Write out the data below exactly as given, without any of its pictures.

=== Section Start ===

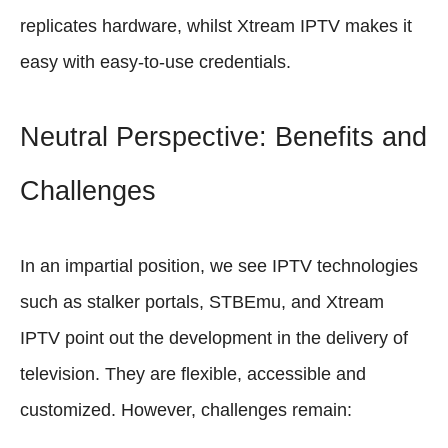
replicates hardware, whilst Xtream IPTV makes it
easy with easy-to-use credentials.
Neutral Perspective: Benefits and
Challenges
In an impartial position, we see IPTV technologies
such as stalker portals, STBEmu, and Xtream
IPTV point out the development in the delivery of
television. They are flexible, accessible and
customized. However, challenges remain:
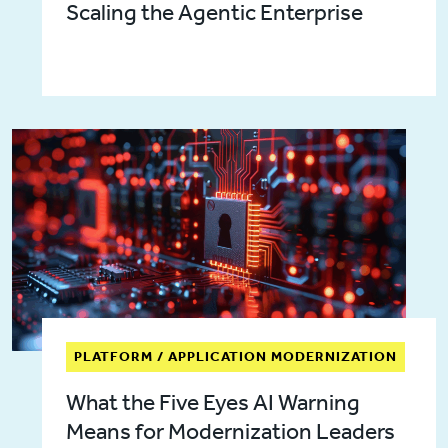
Scaling the Agentic Enterprise
PLATFORM / APPLICATION MODERNIZATION
What the Five Eyes AI Warning
Means for Modernization Leaders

=== Section End ===

# Answer section
replicates hardware, whilst Xtream IPTV makes it
easy with easy-to-use credentials.
Neutral Perspective: Benefits and
Challenges
In an impartial position, we see IPTV technologies
such as stalker portals, STBEmu, and Xtream
IPTV point out the development in the delivery of
television. They are flexible, accessible and
customized. However, challenges remain:
Scaling the Agentic Enterprise
PLATFORM / APPLICATION MODERNIZATION
What the Five Eyes AI Warning
Means for Modernization Leaders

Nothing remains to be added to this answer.